On an all-time great team, LenDale White was USC's Scottie Pippen
NCAA Photos / Getty Images

After "The Last Dance" reminded fans of the greatness of Scottie Pippen existing in the shadow of Michael Jordan, theScore's feature writers decided to examine some of the most compelling second bananas in other sports. The series begins with college football.

Imagine this scenario: A running back for the No. 1 team in college football scores a touchdown every eighth carry. By the end of the season, he crosses the goal line 24 times - more than any other player. His team goes undefeated through the regular season.

He doesn't finish top 10 in Heisman Trophy voting.

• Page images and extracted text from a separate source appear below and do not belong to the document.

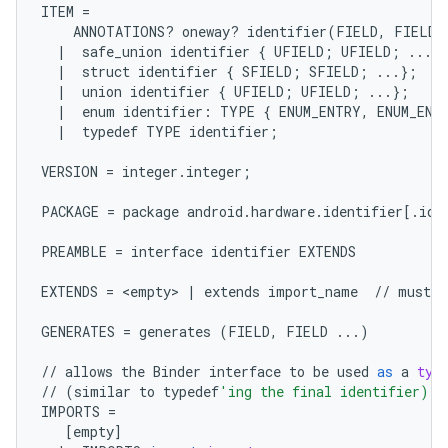
ITEM
=
ANNOTATIONS
?
oneway
?
identifier
(
FIELD
,
FIELD
|
safe_union
identifier
{
UFIELD
;
UFIELD
;
...
}
|
struct
identifier
{
SFIELD
;
SFIELD
;
...
};
/
|
union
identifier
{
UFIELD
;
UFIELD
;
...
};
|
enum
identifier
:
TYPE
{
ENUM_ENTRY
,
ENUM_ENT
|
typedef
TYPE
identifier
;
VERSION
=
integer
.
integer
;
PACKAGE
=
package
android
.
hardware
.
identifier
[
.
ide
PREAMBLE
=
interface
identifier
EXTENDS
EXTENDS
=
 <
empty
> 
|
extends
import_name
//
must
b
GENERATES
=
generates
(
FIELD
,
FIELD
...
)
//
allows
the
Binder
interface
to
be
used
as
a
typ
//
(
similar
to
typedef
'ing the final identifier)
IMPORTS
=
[
empty
]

This isn't a hypothetical. Fifteen years ago, it happened to LenDale White. While teammates Matt Leinart and Reggie Bush won Heismans in 2004 and 2005, White played second banana in one of college football's greatest backfields of all time.

For his career at USC, White played Scottie Pippen to Bush's Michael Jordan. Perhaps no player in the 21st century has been so prolific and so overshadowed by a teammate at the same position. White ranks ninth all time at USC in rushing yards; Bush is only 10 yards ahead of him.

White's journey to second banana status actually began in recruiting, when the Trojans signed the second-best class in the country in 2003. The headliner was Bush, a five-star back from La Mesa, California, outside of San Diego.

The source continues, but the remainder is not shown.